Directions ::
Reproduce, word for word, all of the records; the pictures stay out.

(Data records)

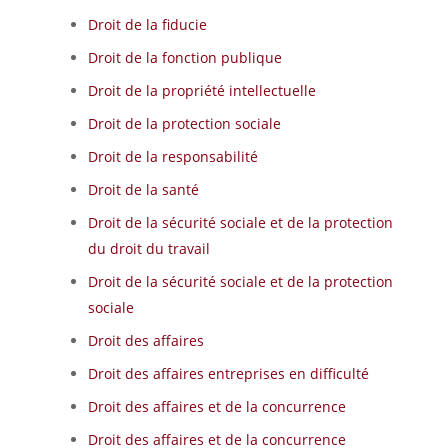
Droit de la fiducie
Droit de la fonction publique
Droit de la propriété intellectuelle
Droit de la protection sociale
Droit de la responsabilité
Droit de la santé
Droit de la sécurité sociale et de la protection
du droit du travail
Droit de la sécurité sociale et de la protection
sociale
Droit des affaires
Droit des affaires entreprises en difficulté
Droit des affaires et de la concurrence
Droit des affaires et de la concurrence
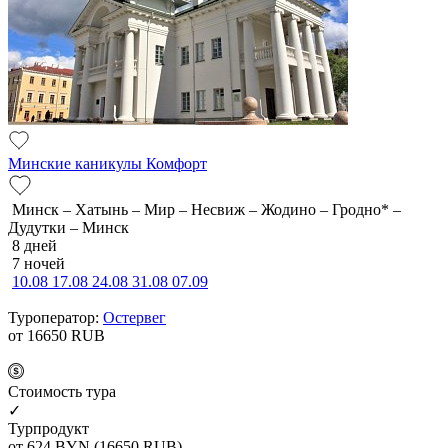
Минские каникулы Комфорт
Минск – Хатынь – Мир – Несвиж – Жодино – Гродно* –
Дудутки – Минск
8 дней
7 ночей
10.08
17.08
24.08
31.08
07.09
Туроператор:
Остервег
от 16650
RUB
Cтоимость тура
✓
Турпродукт
от 624
BYN
(16650 RUB)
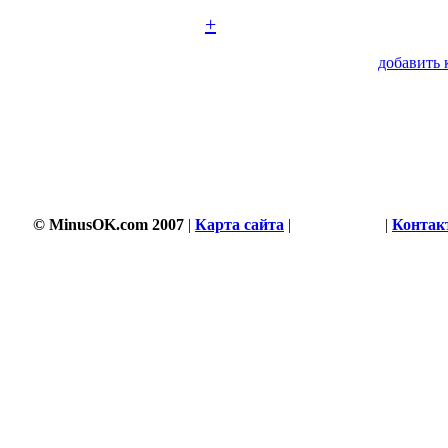
+
добавить 
© MinusOK.com 2007
|
Карта сайта
|
Соглашение
|
Контак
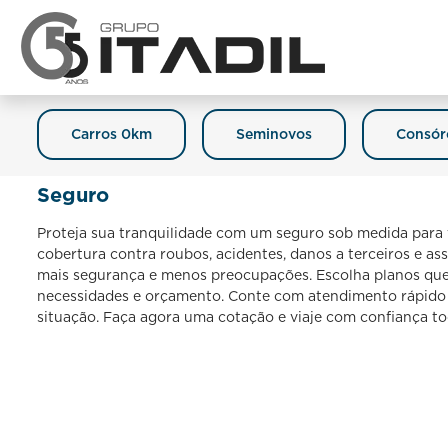
Carros 0km
Seminovos
Consór
Seguro
Proteja sua tranquilidade com um seguro sob medida para 
cobertura contra roubos, acidentes, danos a terceiros e ass
mais segurança e menos preocupações. Escolha planos que
necessidades e orçamento. Conte com atendimento rápido 
situação. Faça agora uma cotação e viaje com confiança to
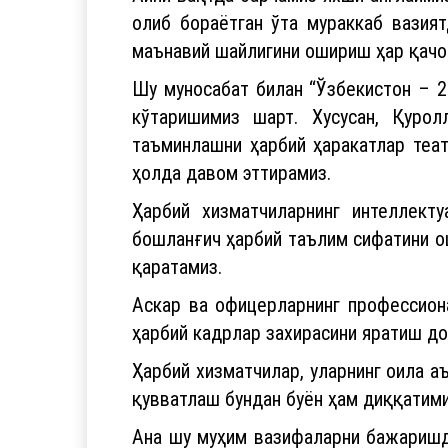
олиб бораётган ўта мураккаб вазия
маънавий шайлигини ошириш ҳар қачо
Шу муносабат билан “Ўзбекистон – 2
кўтаришимиз шарт. Хусусан, Қурол
таъминлашни ҳарбий ҳаракатлар теат
ҳолда давом эттирамиз.
Ҳарбий хизматчиларнинг интеллект
бошланғич ҳарбий таълим сифатини о
қаратамиз.
Аскар ва офицерларнинг профессион
ҳарбий кадрлар захирасини яратиш до
Ҳарбий хизматчилар, уларнинг оила 
қувватлаш бундан буён ҳам диққатими
Ана шу муҳим вазифаларни бажаришда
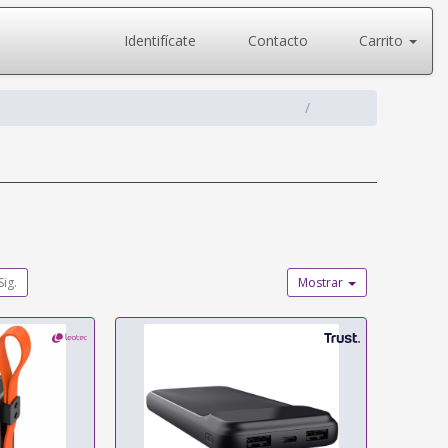
Identifícate
Contacto
Carrito
Sig.
Mostrar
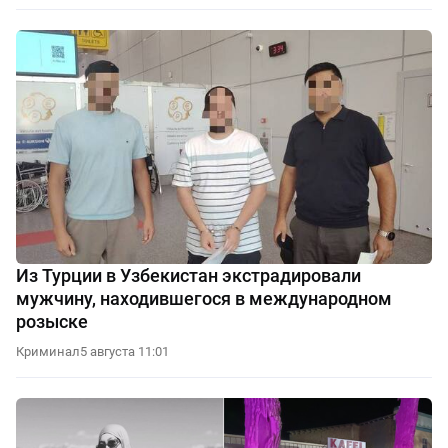
Из Турции в Узбекистан экстрадировали
мужчину, находившегося в международном
розыске
Криминал
5 августа 11:01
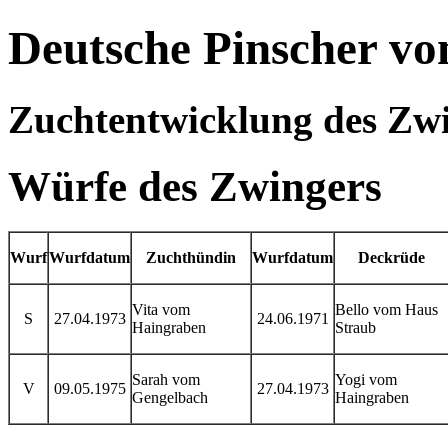
Deutsche Pinscher v
Zuchtentwicklung des Zw
Würfe des Zwingers
Wurf
Wurfdatum
Zuchthündin
Wurfdatum
Deckrüde
Vita vom
Bello vom Haus
S
27.04.1973
24.06.1971
Haingraben
Straub
Sarah vom
Yogi vom
V
09.05.1975
27.04.1973
Gengelbach
Haingraben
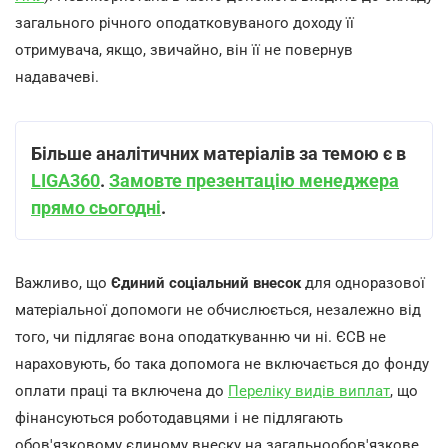
загального річного оподатковуваного доходу її
отримувача, якщо, звичайно, він її не повернув
надавачеві.
Більше аналітичних матеріалів за темою є в
LIGA360
.
Замовте презентацію менеджера
прямо сьогодні
.
Важливо, що
Єдиний соціальний внесок
для одноразової
матеріальної допомоги не обчислюється, незалежно від
того, чи підлягає вона оподаткуванню чи ні. ЄСВ не
нараховують, бо така допомога не включається до фонду
оплати праці та включена до
Переліку видів виплат
, що
фінансуються роботодавцями і не підлягають
обов'язковому єдиному внеску на загальнообов'язкове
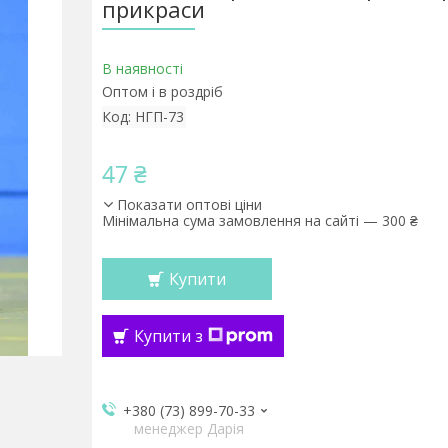
прикраси
В наявності
Оптом і в роздріб
Код:
НГП-73
47 ₴
Показати оптові ціни
Мінімальна сума замовлення на сайті — 300 ₴
Купити
Купити з
+380 (73) 899-70-33
менеджер Дарія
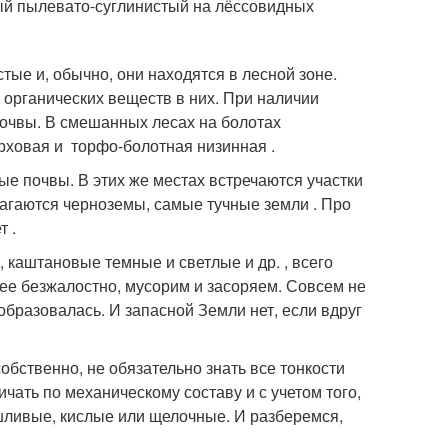
й пылевато-суглинистый на лёссовидных
е и, обычно, они находятся в лесной зоне.
органических веществ в них. При наличии
очвы. В смешанных лесах на болотах
рховая и торфо-болотная низинная .
е почвы. В этих же местах встречаются участки
лагаются черноземы, самые тучные земли . Про
т .
каштановые темные и светлые и др. , всего
 ее безжалостно, мусорим и засоряем. Совсем не
образовалась. И запасной Земли нет, если вдруг
обственно, не обязательно знать все тонкости
чать по механическому составу и с учетом того,
шливые, кислые или щелочные. И разберемся,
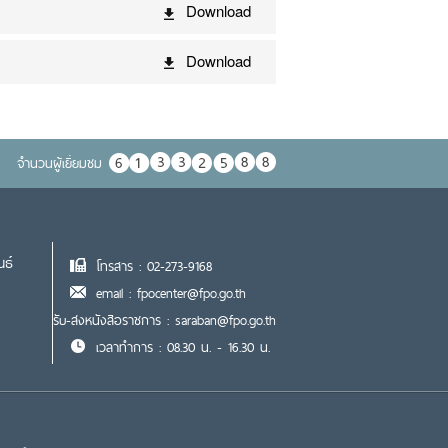
Download
Download
จำนวนผู้เยื่ยมชม
นธ์
โทรสาร : 02-273-9168
email : fpocenter@fpo.go.th
รับ-ส่งหนังสือราชการ : saraban@fpo.go.th
เวลาทำการ : 08.30 น. - 16.30 น.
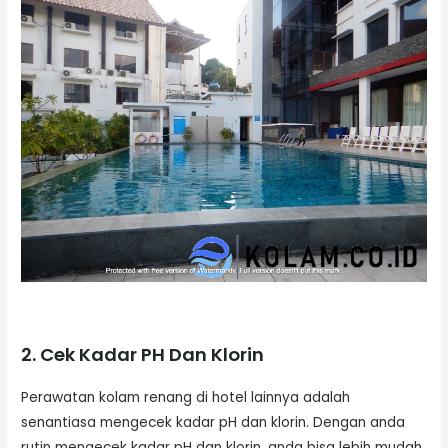
2. Cek Kadar PH Dan Klorin
Perawatan kolam renang di hotel lainnya adalah
senantiasa mengecek kadar pH dan klorin. Dengan anda
rutin mengecek kadar pH dan klorin, anda bisa lebih mudah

Exercise result ::
Droit de la fiducie
Droit de la fonction publique
Droit de la propriété intellectuelle
Droit de la protection sociale
Droit de la responsabilité
Droit de la santé
Droit de la sécurité sociale et de la protection
du droit du travail
Droit de la sécurité sociale et de la protection
sociale
Droit des affaires
Droit des affaires entreprises en difficulté
Droit des affaires et de la concurrence
Droit des affaires et de la concurrence
Минские каникулы Комфорт
Минск – Хатынь – Мир – Несвиж – Жодино – Гродно* –
Дудутки – Минск
8 дней
7 ночей
10.08
17.08
24.08
31.08
07.09
Туроператор:
Остервег
от 16650
RUB
Cтоимость тура
✓
Турпродукт
от 624
BYN
(16650 RUB)
+
добавить 
© MinusOK.com 2007
|
Карта сайта
|
Соглашение
|
Контак
Carros 0km
Seminovos
Consór
Seguro
Proteja sua tranquilidade com um seguro sob medida para 
cobertura contra roubos, acidentes, danos a terceiros e ass
mais segurança e menos preocupações. Escolha planos que
necessidades e orçamento. Conte com atendimento rápido 
situação. Faça agora uma cotação e viaje com confiança to
олиб бораётган ўта мураккаб вазия
маънавий шайлигини ошириш ҳар қачо
Шу муносабат билан “Ўзбекистон – 2
кўтаришимиз шарт. Хусусан, Қурол
таъминлашни ҳарбий ҳаракатлар теат
ҳолда давом эттирамиз.
Ҳарбий хизматчиларнинг интеллект
бошланғич ҳарбий таълим сифатини о
қаратамиз.
Аскар ва офицерларнинг профессион
ҳарбий кадрлар захирасини яратиш до
Ҳарбий хизматчилар, уларнинг оила 
қувватлаш бундан буён ҳам диққатими
Ана шу муҳим вазифаларни бажаришда
Identifícate
Contacto
Carrito
Sig.
Mostrar
Из Турции в Узбекистан экстрадировали
мужчину, находившегося в международном
розыске
Криминал
5 августа 11:01
Deutsche Pinscher v
Zuchtentwicklung des Zw
Würfe des Zwingers
Wurf
Wurfdatum
Zuchthündin
Wurfdatum
Deckrüde
Vita vom
Bello vom Haus
S
27.04.1973
24.06.1971
Haingraben
Straub
Sarah vom
Yogi vom
V
09.05.1975
27.04.1973
Gengelbach
Haingraben
загального річного оподатковуваного доходу її
отримувача, якщо, звичайно, він її не повернув
надавачеві.
Більше аналітичних матеріалів за темою є в
LIGA360
.
Замовте презентацію менеджера
прямо сьогодні
.
Важливо, що
Єдиний соціальний внесок
для одноразової
матеріальної допомоги не обчислюється, незалежно від
того, чи підлягає вона оподаткуванню чи ні. ЄСВ не
нараховують, бо така допомога не включається до фонду
оплати праці та включена до
Переліку видів виплат
, що
фінансуються роботодавцями і не підлягають
обов'язковому єдиному внеску на загальнообов'язкове
прикраси
В наявності
Оптом і в роздріб
Код:
НГП-73
47 ₴
Показати оптові ціни
Мінімальна сума замовлення на сайті — 300 ₴
Купити
Купити з
+380 (73) 899-70-33
менеджер Дарія
й пылевато-суглинистый на лёссовидных
е и, обычно, они находятся в лесной зоне.
органических веществ в них. При наличии
очвы. В смешанных лесах на болотах
рховая и торфо-болотная низинная .
е почвы. В этих же местах встречаются участки
лагаются черноземы, самые тучные земли . Про
т .
каштановые темные и светлые и др. , всего
 ее безжалостно, мусорим и засоряем. Совсем не
образовалась. И запасной Земли нет, если вдруг
обственно, не обязательно знать все тонкости
чать по механическому составу и с учетом того,
шливые, кислые или щелочные. И разберемся,
Download
Download
จำนวนผู้เยื่ยมชม
นธ์
โทรสาร : 02-273-9168
email : fpocenter@fpo.go.th
รับ-ส่งหนังสือราชการ : saraban@fpo.go.th
เวลาทำการ : 08.30 น. - 16.30 น.
2. Cek Kadar PH Dan Klorin
Perawatan kolam renang di hotel lainnya adalah
senantiasa mengecek kadar pH dan klorin. Dengan anda
rutin mengecek kadar pH dan klorin, anda bisa lebih mudah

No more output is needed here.